I was suddenly aware that someone was saying something. Nothing very important, but it meant I had to pay attention.
'Hey, this is good Falernian, Marcus.' Cotta was swirling the last inch or so round in his cup. 'Better than I get at your father's. Messallinus has a palate like a camel's arse.'
Hint, hint. What the hell. It didn't matter any more. Let the guy get plastered, he'd earned it and so had I. The thinking could wait. I signalled to Bathyllus to go all the way and turned my attention to the postprandial chit-chat.
'Uh…you seen Dad lately, Uncle Cotta?'
'Every day, boy.' He took a mouthful of wine, held it and swallowed. 'It's the drawback to the job. One of the many. He's on the grain supply commission I'm heading. Along with old what's-his-name. Sejanus's uncle.'
'Blaesus?'
'Blaesus. Your father hasn't lost his talent for arselicking, boy. He knows how to pick his friends. And the Sejanus tribe will be telling us when we can scratch our balls soon, you mark my words. You're better off out of it, the way you are.'
Perilla shifted in her seat. Uh-oh. I could've cheerfully strangled Cotta. My refusal to stand for public office is the only real no-go area I've got with Perilla (yeah, well, maybe there are one or two others. Like the late night squid and pickle snacks or not letting the barber pull the hairs out of my nostrils. But these are minor). She sees it as a shirked duty, which is true enough, I suppose. I see it as on a par with not wishing a set of impacted anal glands on yourself. Anyway, knowing how highly she valued Uncle Cotta's opinions in general bringing out that particular gem was like tossing a pork chop to a wolverine.
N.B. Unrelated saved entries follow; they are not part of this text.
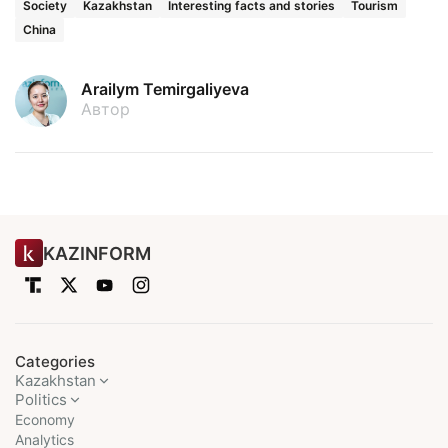
Society
Kazakhstan
Interesting facts and stories
Tourism
China
Arailym Temirgaliyeva
Автор
KAZINFORM
Categories
Kazakhstan
Politics
Economy
Analytics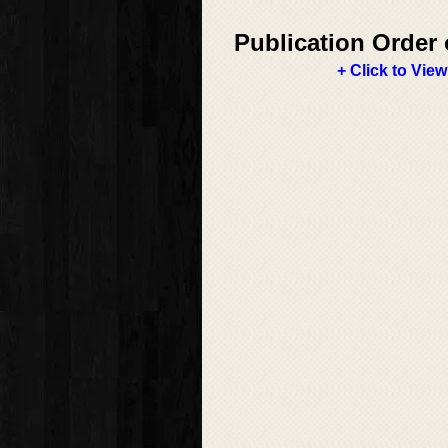
Publication Order 
+ Click to View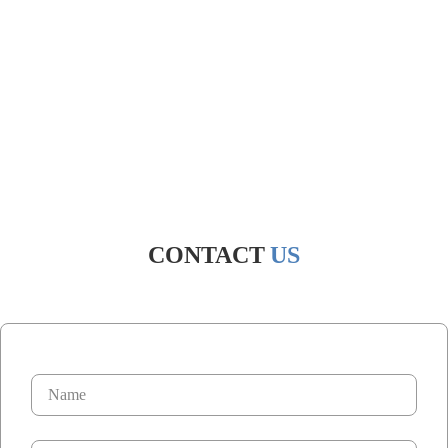
CONTACT
US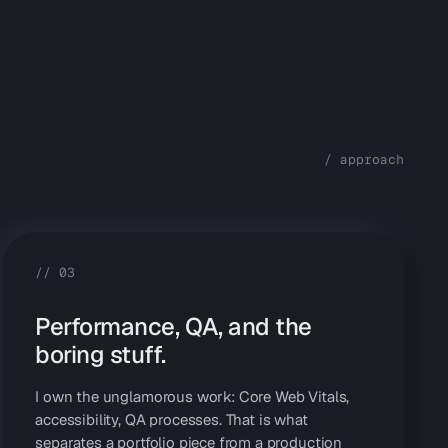
/ approach
//
03
Performance, QA, and the
boring stuff.
I own the unglamorous work: Core Web Vitals,
accessibility, QA processes. That is what
separates a portfolio piece from a production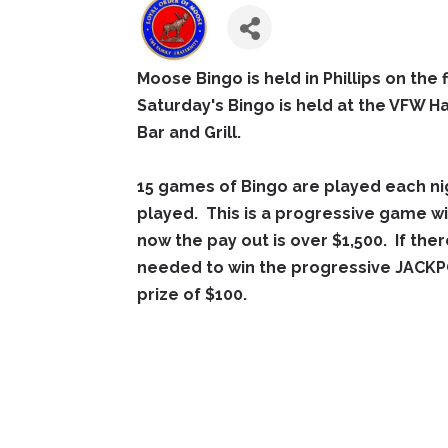
Moose Bingo is held in Phillips on the 
Saturday's Bingo is held at the VFW Ha
Bar and Grill.
15 games of Bingo are played each ni
played. This is a progressive game wi
now the pay out is over $1,500. If ther
needed to win the progressive JACKPO
prize of $100.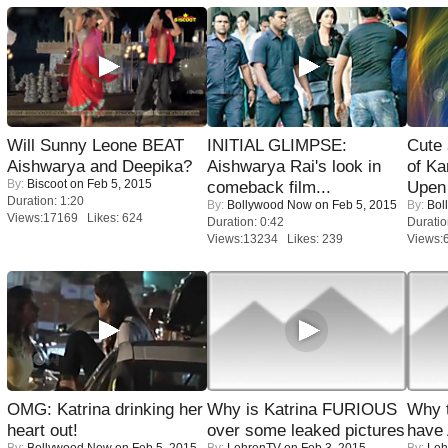
Will Sunny Leone BEAT
INITIAL GLIMPSE:
Cute
Aishwarya and Deepika?
Aishwarya Rai's look in
of Ka
By:
Biscoot
on Feb 5, 2015
comeback film...
Upen 
Duration: 1:20
By:
Bollywood Now
on Feb 5, 2015
By:
Bol
Views:17169 Likes: 624
Duration: 0:42
Duratio
Views:13234 Likes: 239
Views:
OMG: Katrina drinking her
Why is Katrina FURIOUS
Why 
heart out!
over some leaked pictures
have
By:
Bollywood Now
on Feb 5, 2015
By:
LehrenTV
on Feb 3, 2015
By:
Leh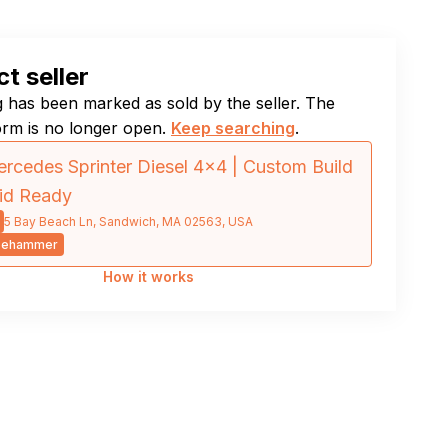
t seller
ng has been marked as sold by the seller. The
orm is no longer open.
Keep searching
.
rcedes Sprinter Diesel 4×4 | Custom Build
rid Ready
5 Bay Beach Ln, Sandwich, MA 02563, USA
sehammer
How it works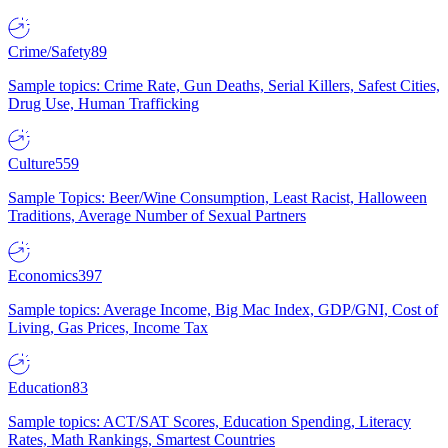
Crime/Safety
89
Sample topics: Crime Rate, Gun Deaths, Serial Killers, Safest Cities,
Drug Use, Human Trafficking
Culture
559
Sample Topics: Beer/Wine Consumption, Least Racist, Halloween
Traditions, Average Number of Sexual Partners
Economics
397
Sample topics: Average Income, Big Mac Index, GDP/GNI, Cost of
Living, Gas Prices, Income Tax
Education
83
Sample topics: ACT/SAT Scores, Education Spending, Literacy
Rates, Math Rankings, Smartest Countries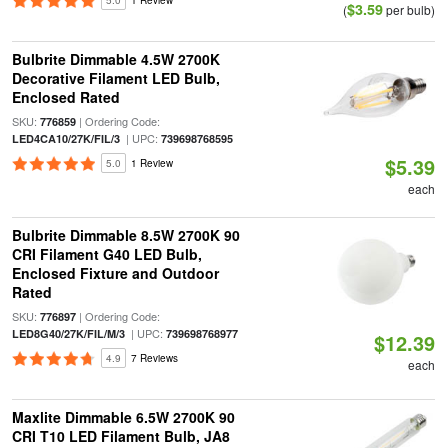
5.0
1 Review
$3.59
(
per bulb)
Bulbrite Dimmable 4.5W 2700K
Decorative Filament LED Bulb,
Enclosed Rated
SKU:
| Ordering Code:
776859
| UPC:
LED4CA10/27K/FIL/3
739698768595
$5.39
5.0
1 Review
each
Bulbrite Dimmable 8.5W 2700K 90
CRI Filament G40 LED Bulb,
Enclosed Fixture and Outdoor
Rated
SKU:
| Ordering Code:
776897
| UPC:
LED8G40/27K/FIL/M/3
739698768977
$12.39
4.9
7 Reviews
each
Maxlite Dimmable 6.5W 2700K 90
CRI T10 LED Filament Bulb, JA8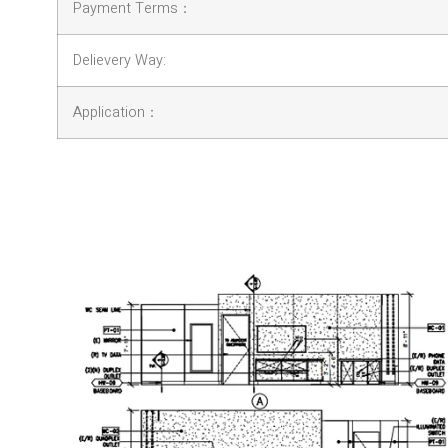
Payment Terms：
Delievery Way:
Application：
'Like yourself, I suppose, Valerius Cotta,' she said sweetly. 'You didn't have to run for consul, did you?'
I knew that tone. It meant that whoever she was talking to had about ten seconds to find a deep hole somewhere, pile the dirt on top of them and stay put till spring. It didn't faze Cotta, though. Maybe the guy was going deaf in his old age. Or maybe he was just drunk and didn't care. No prizes for guessing which.
'No. I didn't have to run for consul.' He beamed at her. 'But then rank has its rewards, my dear. You'd be amazed how many prim and proper matrons want to be screwed by one of Rome's serving senior magistrates. To coin a phrase. Isn't that right, Marcus?'
I had to laugh. Even if I knew, from the expression on Perilla's face, that I'd pay for it later. Uncle Cotta may've been no great shakes as a politician or a criminologist, but he could certainly handle himself. Even against Perilla.
We finished the flask cup for cup, while Perilla looked on in resigned disapproval. Ah, well. I had an excuse, apart from the simple fact that the wine deserved it. Starting from tomorrow, whether I liked it or not, I'd be up to my eyes in the political trash-heap again. And that wasn't a thought I wanted to face sober.